5th October 2021
Mark Edwards, Director of Cyber Security and Network Services gives his view on the recent Facebook outage
Facebook have confirmed that the outage was caused by a scheduled change to BGP peering which went wrong causing users to be unable to connect. Technicians were unable to back out as the change caused them to lose remote access to
the routers they updated. This is a common risk when making routing updates as if you get it wrong you might also be unable to connect to the device you changed requiring a physical visit to a router which might be in a different country. Local ‘hands on’ engineers do not usually have the specialist skillset to be able to resolve such problems which can extend resolution time.

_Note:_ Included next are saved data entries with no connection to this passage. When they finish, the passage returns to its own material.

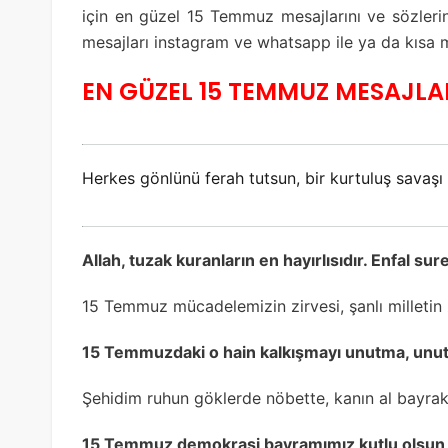
için en güzel 15 Temmuz mesajlarını ve sözlerini
mesajları instagram ve whatsapp ile ya da kısa m
EN GÜZEL 15 TEMMUZ MESAJLA
Herkes gönlünü ferah tutsun, bir kurtuluş savaş
Allah, tuzak kuranların en hayırlısıdır. Enfal sur
15 Temmuz mücadelemizin zirvesi, şanlı milletin z
15 Temmuzdaki o hain kalkışmayı unutma, unu
Şehidim ruhun göklerde nöbette, kanın al bayrak
15 Temmuz demokrasi bayramımız kutlu olsun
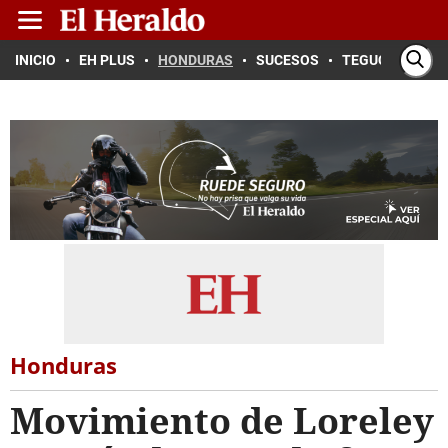
INICIO
EH PLUS
HONDURAS
SUCESOS
TEGUCIGALPA
Honduras
Movimiento de Loreley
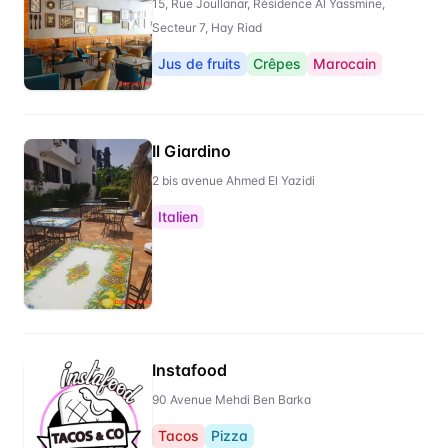
15, Rue Joullanar, Résidence Al Yassmine,
Secteur 7, Hay Riad
Jus de fruits
Crêpes
Marocain
Il Giardino
2 bis avenue Ahmed El Yazidi
Italien
Instafood
90 Avenue Mehdi Ben Barka
Tacos
Pizza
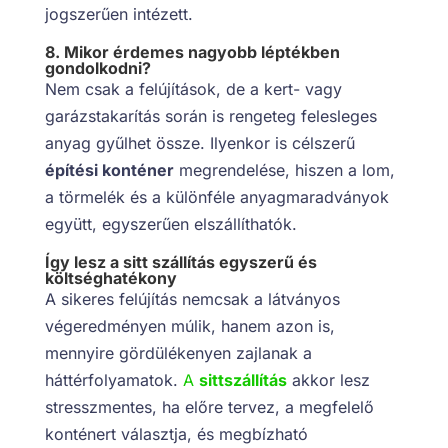
jogszerűen intézett.
8. Mikor érdemes nagyobb léptékben
gondolkodni?
Nem csak a felújítások, de a kert- vagy
garázstakarítás során is rengeteg felesleges
anyag gyűlhet össze. Ilyenkor is célszerű
építési konténer
megrendelése, hiszen a lom,
a törmelék és a különféle anyagmaradványok
együtt, egyszerűen elszállíthatók.
Így lesz a sitt szállítás egyszerű és
költséghatékony
A sikeres felújítás nemcsak a látványos
végeredményen múlik, hanem azon is,
mennyire gördülékenyen zajlanak a
háttérfolyamatok.
A
sittszállítás
akkor lesz
stresszmentes, ha előre tervez, a megfelelő
konténert választja, és megbízható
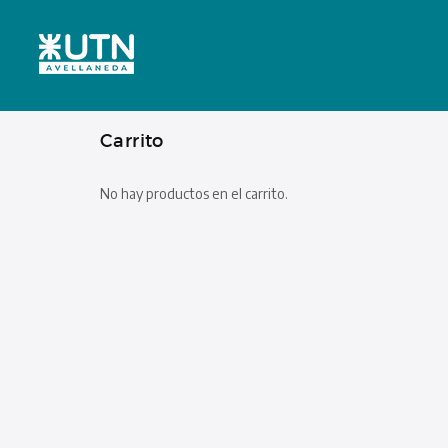
Carrito
No hay productos en el carrito.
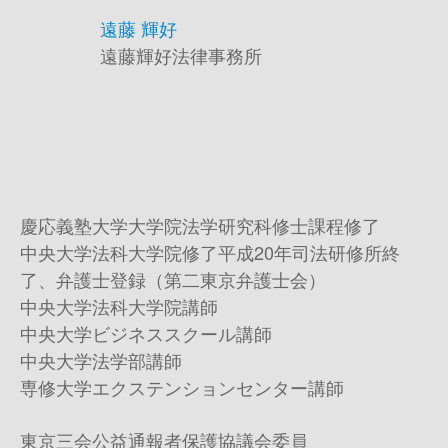
遠藤 輝好
遠藤輝好法律事務所
慶応義塾大学大学院法学研究科修士課程修了
中央大学法科大学院修了平成20年司法研修所終
了、弁護士登録（第二東京弁護士会）
中央大学法科大学院講師
中央大学ビジネススクール講師
中央大学法学部講師
専修大学エクステンションセンター講師
東京三会公益通報者保護協議会委員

Although this outage was caused by non-malicious failed change it proves how a simple routing change can have a catastrophic impact to service availability. A malicious actor with access to a routing infrastructure can easily cause more damage than accessing the servers or applications themselves. Network infrastructure security is often neglected and misunderstood, with many organisations failing to patch or secure routing devices, or replace obsolete hardware. In my experience network infrastructure such as routers and switches are not often even considered during many security audits, with penetration testers preferring to focus all their efforts on servers or the applications themselves. Expert networking skills are becoming increasingly scarce with very few people with an in depth understanding of the core Internet routing protocols such as BGP which has been used on the Internet since 1994.
This major incident potentially affecting billions of users illustrates the importance of robust change management including back out plans as recommended by standards such as ISO27001 and IASME Governance. It also highlights how network infrastructure devices can be used to cause major service outages, and therefore must be secured against malicious intent. Network infrastructure security is often neglected during common ‘penetration tests’ but standards such as the UK Government IT Health Check (ITHC) implemented by a competent partner will address this.